> [Assignment]:
Those lines of the data that hold the word "JOESCO" are to be copied out.

> [Data listing]:

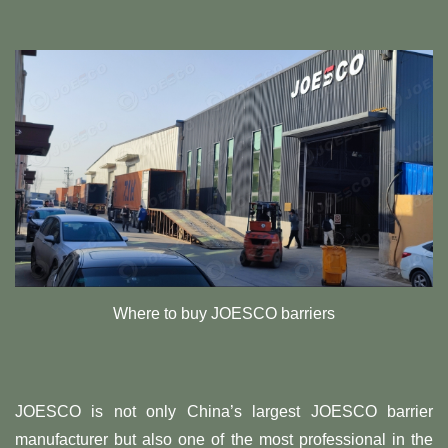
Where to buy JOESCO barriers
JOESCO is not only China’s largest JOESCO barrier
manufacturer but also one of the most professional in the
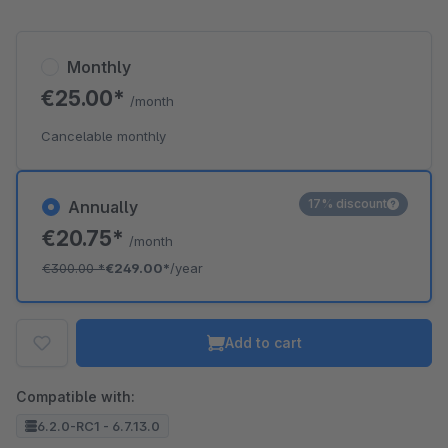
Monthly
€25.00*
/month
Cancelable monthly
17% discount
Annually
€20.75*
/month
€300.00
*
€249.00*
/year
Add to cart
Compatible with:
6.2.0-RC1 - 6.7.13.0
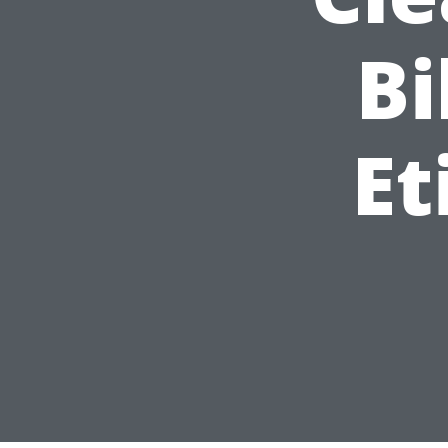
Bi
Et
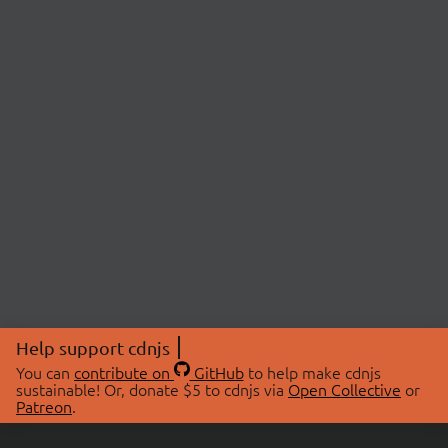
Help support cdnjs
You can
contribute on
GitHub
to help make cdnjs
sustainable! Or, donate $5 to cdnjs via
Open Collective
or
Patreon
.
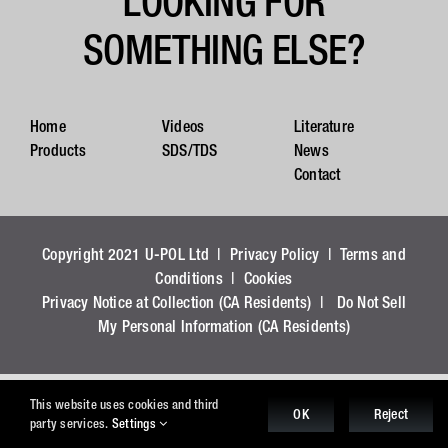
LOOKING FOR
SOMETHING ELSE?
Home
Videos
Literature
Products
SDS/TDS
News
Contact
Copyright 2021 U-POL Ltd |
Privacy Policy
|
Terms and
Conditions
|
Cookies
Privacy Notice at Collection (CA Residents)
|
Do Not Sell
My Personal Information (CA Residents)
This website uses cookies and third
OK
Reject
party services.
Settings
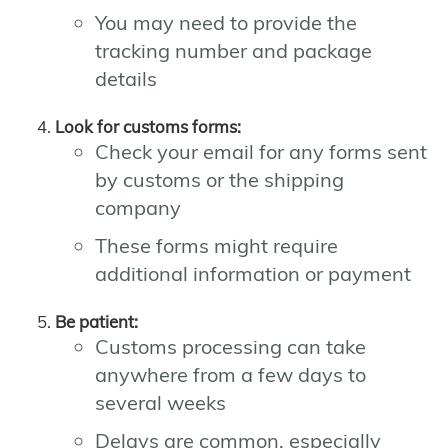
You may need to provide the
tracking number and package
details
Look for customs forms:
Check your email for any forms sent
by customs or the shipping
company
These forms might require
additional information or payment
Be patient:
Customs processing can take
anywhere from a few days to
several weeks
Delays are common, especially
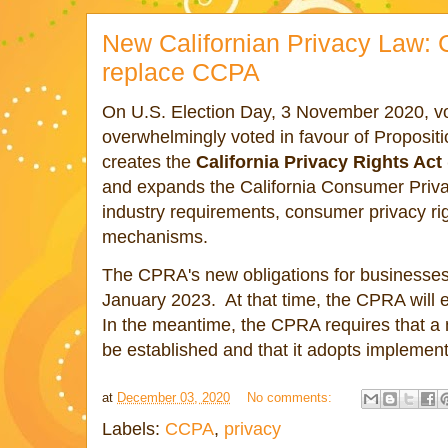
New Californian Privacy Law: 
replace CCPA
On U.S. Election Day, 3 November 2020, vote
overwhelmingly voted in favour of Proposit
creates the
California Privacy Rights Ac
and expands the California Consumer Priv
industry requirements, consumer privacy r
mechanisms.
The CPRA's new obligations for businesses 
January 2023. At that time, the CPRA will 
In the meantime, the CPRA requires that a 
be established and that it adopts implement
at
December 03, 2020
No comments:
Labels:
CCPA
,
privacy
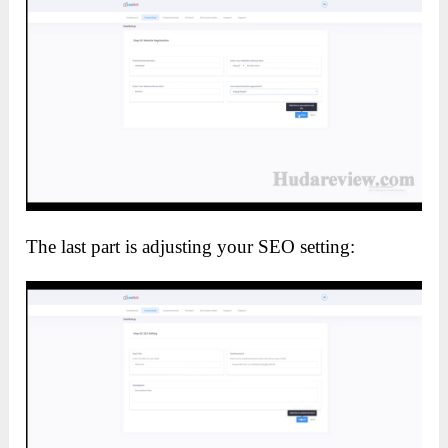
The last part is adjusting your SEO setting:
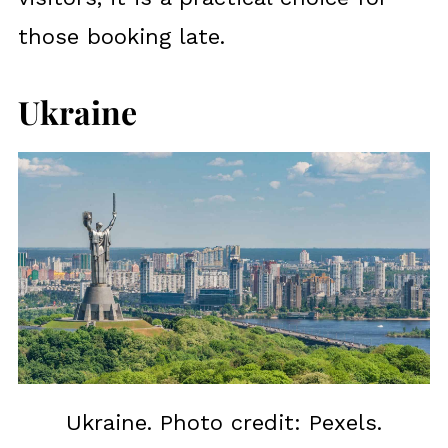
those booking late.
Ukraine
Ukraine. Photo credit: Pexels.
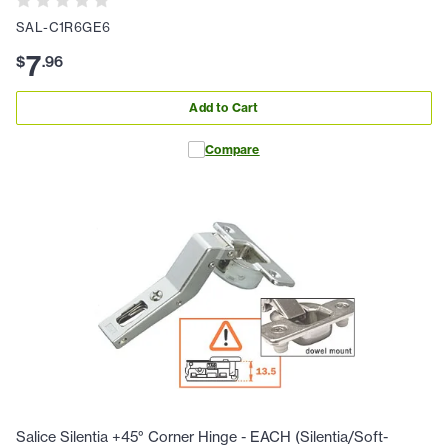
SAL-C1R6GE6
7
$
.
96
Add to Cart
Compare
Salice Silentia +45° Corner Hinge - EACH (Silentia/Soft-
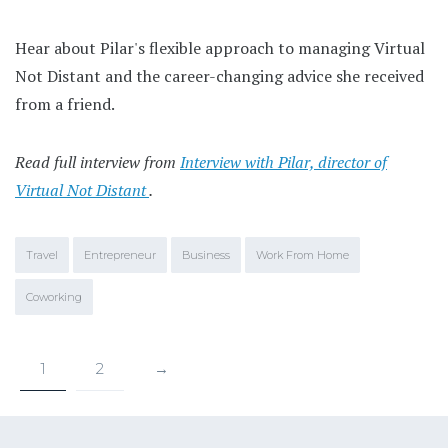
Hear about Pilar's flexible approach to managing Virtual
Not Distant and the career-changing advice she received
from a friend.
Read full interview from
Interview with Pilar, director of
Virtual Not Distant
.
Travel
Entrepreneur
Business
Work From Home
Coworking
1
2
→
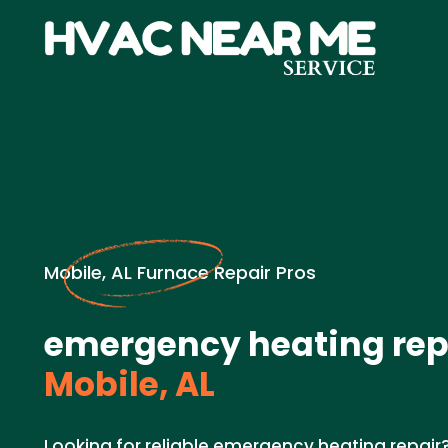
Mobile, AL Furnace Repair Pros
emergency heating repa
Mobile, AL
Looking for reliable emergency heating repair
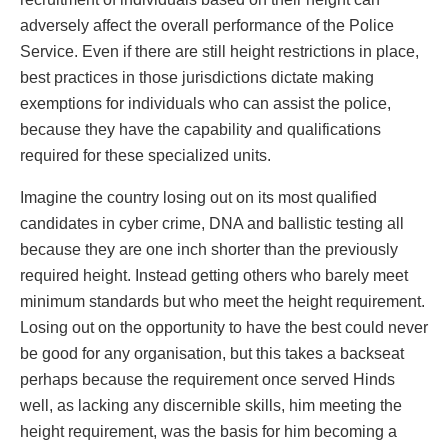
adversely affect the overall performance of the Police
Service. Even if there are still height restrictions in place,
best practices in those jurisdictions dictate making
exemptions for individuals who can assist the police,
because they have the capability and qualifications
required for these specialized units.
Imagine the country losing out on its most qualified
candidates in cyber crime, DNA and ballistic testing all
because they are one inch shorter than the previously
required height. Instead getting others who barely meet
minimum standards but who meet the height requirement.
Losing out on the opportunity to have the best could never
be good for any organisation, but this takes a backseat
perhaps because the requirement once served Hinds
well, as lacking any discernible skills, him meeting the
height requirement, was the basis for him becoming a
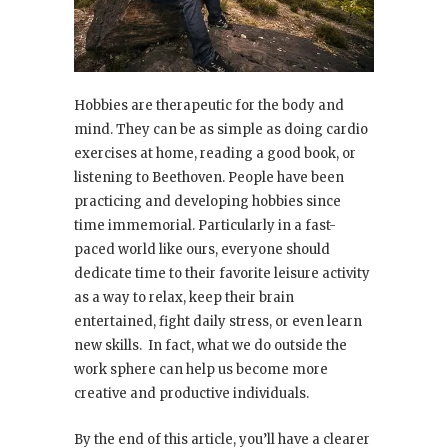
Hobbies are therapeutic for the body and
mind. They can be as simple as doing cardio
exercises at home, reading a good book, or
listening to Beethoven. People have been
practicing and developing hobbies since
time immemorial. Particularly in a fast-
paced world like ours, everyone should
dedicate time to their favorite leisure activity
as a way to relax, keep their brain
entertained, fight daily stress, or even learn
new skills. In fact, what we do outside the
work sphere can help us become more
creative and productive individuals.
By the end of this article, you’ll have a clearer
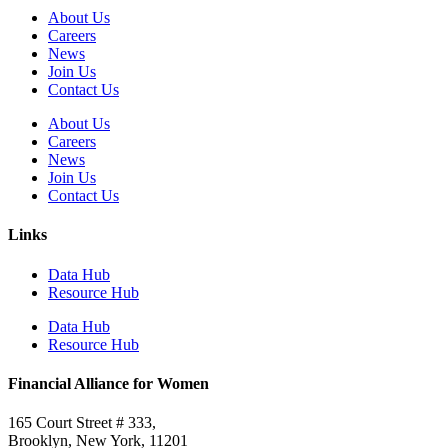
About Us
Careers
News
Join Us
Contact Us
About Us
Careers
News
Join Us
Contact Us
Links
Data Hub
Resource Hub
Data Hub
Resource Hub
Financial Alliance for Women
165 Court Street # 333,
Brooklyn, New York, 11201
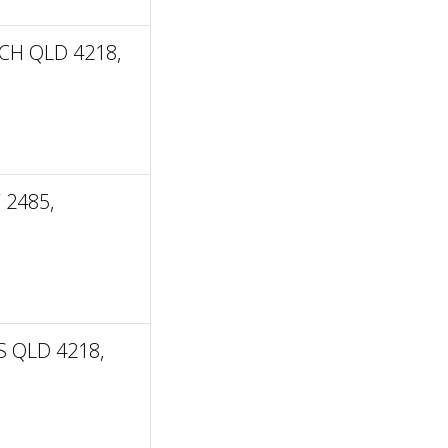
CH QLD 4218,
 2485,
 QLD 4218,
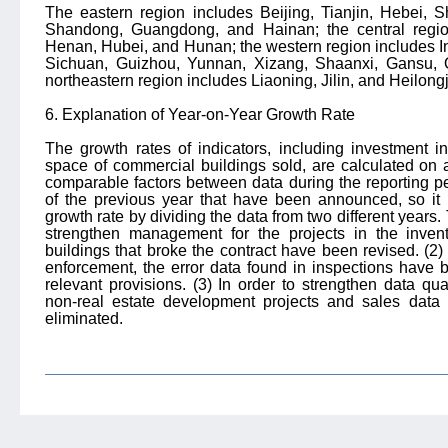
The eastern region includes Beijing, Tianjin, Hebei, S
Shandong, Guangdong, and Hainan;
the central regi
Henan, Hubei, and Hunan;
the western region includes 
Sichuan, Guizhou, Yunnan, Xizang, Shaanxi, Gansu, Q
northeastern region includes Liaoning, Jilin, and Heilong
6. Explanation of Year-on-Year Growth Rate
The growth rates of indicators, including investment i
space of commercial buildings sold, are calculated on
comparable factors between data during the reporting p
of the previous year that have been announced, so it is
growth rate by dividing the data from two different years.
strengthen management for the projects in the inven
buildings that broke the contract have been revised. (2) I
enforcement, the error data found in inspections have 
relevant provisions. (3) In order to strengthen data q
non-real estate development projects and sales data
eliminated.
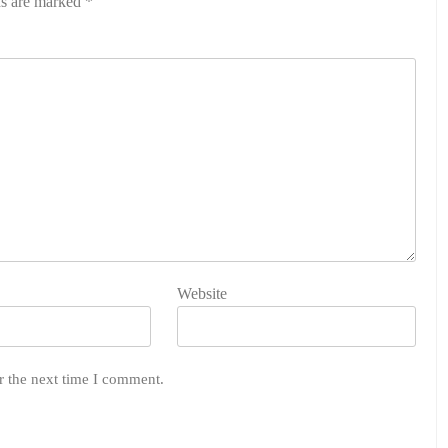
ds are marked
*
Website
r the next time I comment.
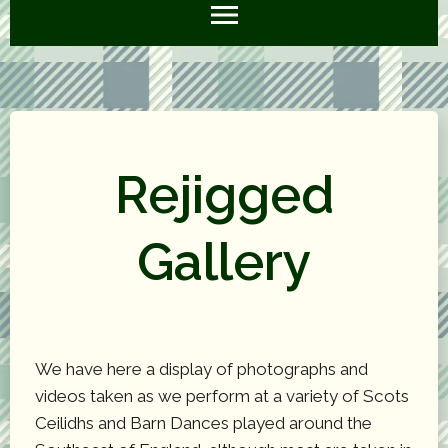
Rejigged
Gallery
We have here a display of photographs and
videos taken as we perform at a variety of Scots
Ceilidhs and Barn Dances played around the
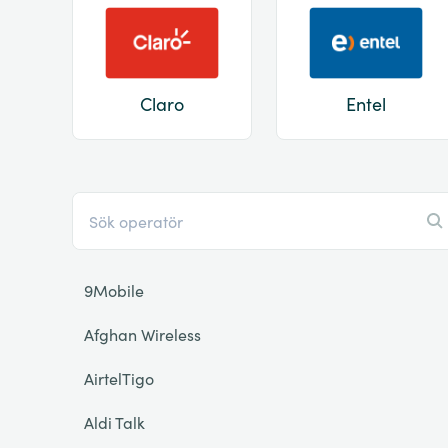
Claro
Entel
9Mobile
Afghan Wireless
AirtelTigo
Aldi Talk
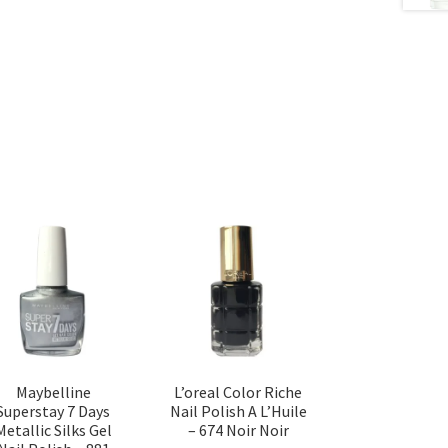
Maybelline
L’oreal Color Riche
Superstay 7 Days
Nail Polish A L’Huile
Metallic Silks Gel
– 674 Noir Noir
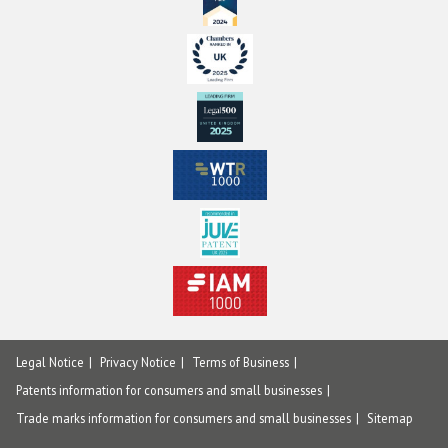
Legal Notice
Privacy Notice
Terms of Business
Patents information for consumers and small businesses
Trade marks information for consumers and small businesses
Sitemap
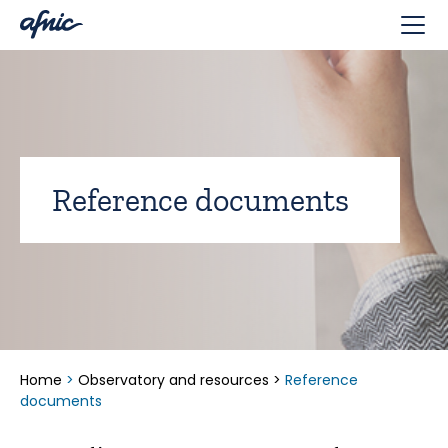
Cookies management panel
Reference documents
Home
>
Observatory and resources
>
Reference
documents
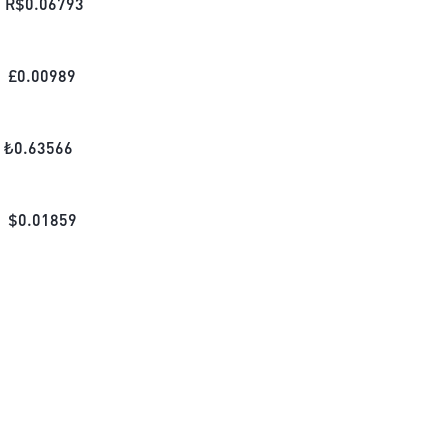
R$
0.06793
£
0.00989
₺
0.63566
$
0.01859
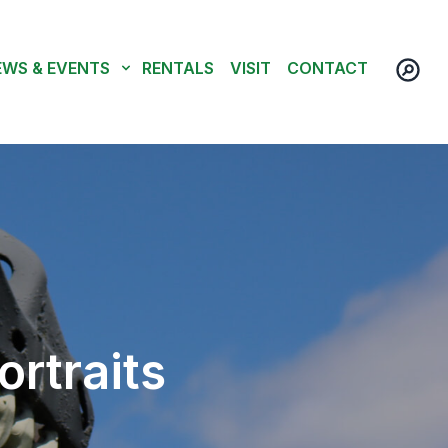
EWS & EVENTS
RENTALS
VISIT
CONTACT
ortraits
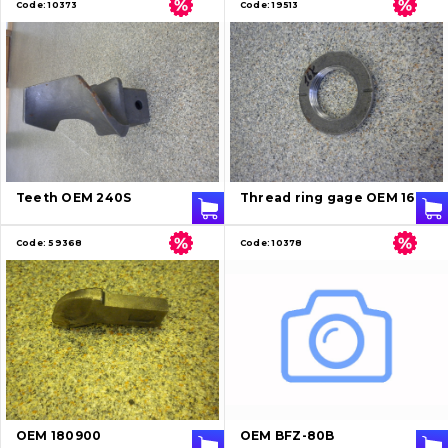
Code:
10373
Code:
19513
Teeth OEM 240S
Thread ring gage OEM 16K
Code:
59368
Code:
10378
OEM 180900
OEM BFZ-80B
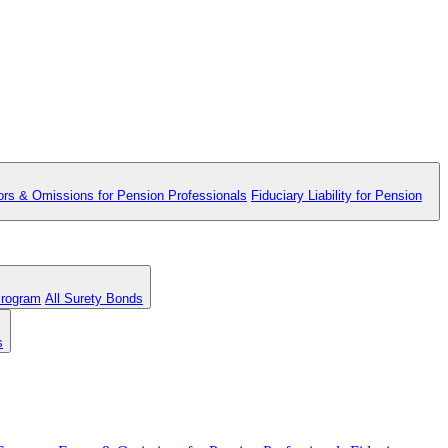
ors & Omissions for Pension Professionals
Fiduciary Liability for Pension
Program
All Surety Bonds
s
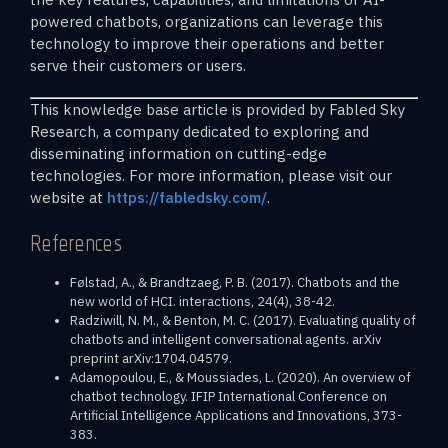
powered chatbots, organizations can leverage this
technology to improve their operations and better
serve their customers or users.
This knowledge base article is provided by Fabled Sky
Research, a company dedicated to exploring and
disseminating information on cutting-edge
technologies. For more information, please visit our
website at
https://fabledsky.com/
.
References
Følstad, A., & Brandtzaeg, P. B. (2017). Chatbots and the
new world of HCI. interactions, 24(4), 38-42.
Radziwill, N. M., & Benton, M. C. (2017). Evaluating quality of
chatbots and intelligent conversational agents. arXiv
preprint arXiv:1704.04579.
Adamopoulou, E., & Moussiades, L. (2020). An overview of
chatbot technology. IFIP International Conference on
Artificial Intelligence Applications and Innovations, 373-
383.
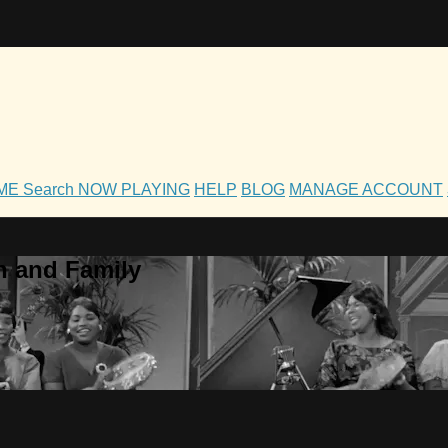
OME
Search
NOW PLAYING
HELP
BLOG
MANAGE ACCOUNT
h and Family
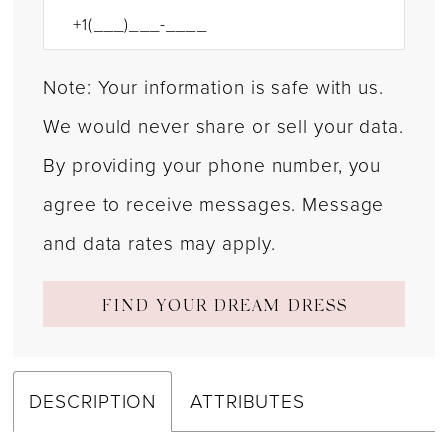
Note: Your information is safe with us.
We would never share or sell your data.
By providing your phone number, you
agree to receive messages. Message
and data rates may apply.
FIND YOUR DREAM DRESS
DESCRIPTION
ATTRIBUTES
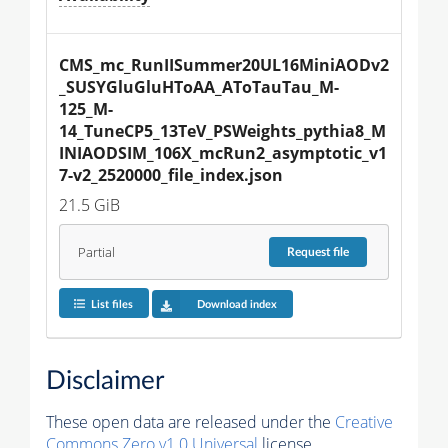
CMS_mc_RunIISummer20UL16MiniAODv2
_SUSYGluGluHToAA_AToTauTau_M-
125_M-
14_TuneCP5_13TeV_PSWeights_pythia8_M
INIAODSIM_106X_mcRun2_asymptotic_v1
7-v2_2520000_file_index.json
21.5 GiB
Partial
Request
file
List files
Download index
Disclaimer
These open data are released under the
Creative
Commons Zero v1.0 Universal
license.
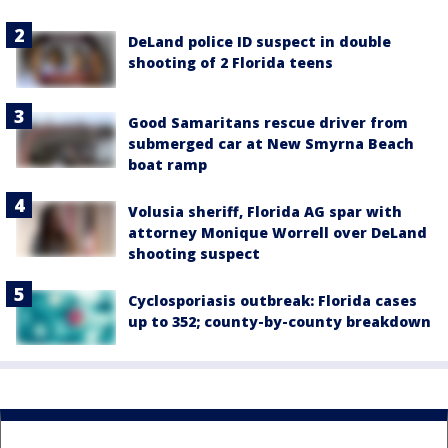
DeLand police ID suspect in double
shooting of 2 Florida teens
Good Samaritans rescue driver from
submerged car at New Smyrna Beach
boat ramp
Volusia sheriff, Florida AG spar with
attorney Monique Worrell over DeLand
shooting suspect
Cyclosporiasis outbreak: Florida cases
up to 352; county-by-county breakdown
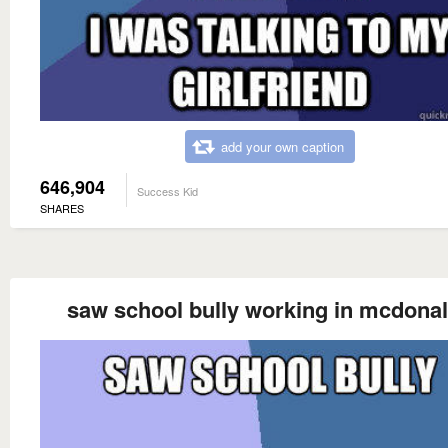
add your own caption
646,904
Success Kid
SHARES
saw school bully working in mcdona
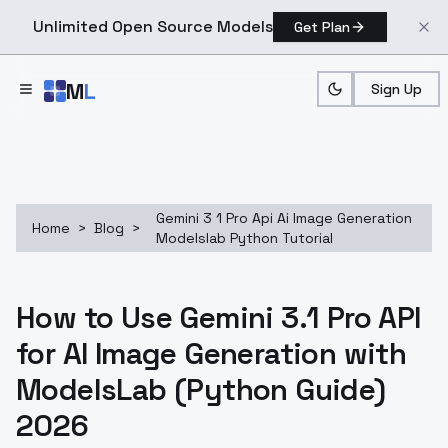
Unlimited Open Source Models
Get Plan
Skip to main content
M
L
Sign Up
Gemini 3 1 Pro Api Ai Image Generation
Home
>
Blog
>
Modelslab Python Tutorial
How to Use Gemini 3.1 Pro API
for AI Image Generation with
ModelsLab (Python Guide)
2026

> [Answer for this exercise]:
Where to buy JOESCO barriers
JOESCO is not only China’s largest JOESCO barrier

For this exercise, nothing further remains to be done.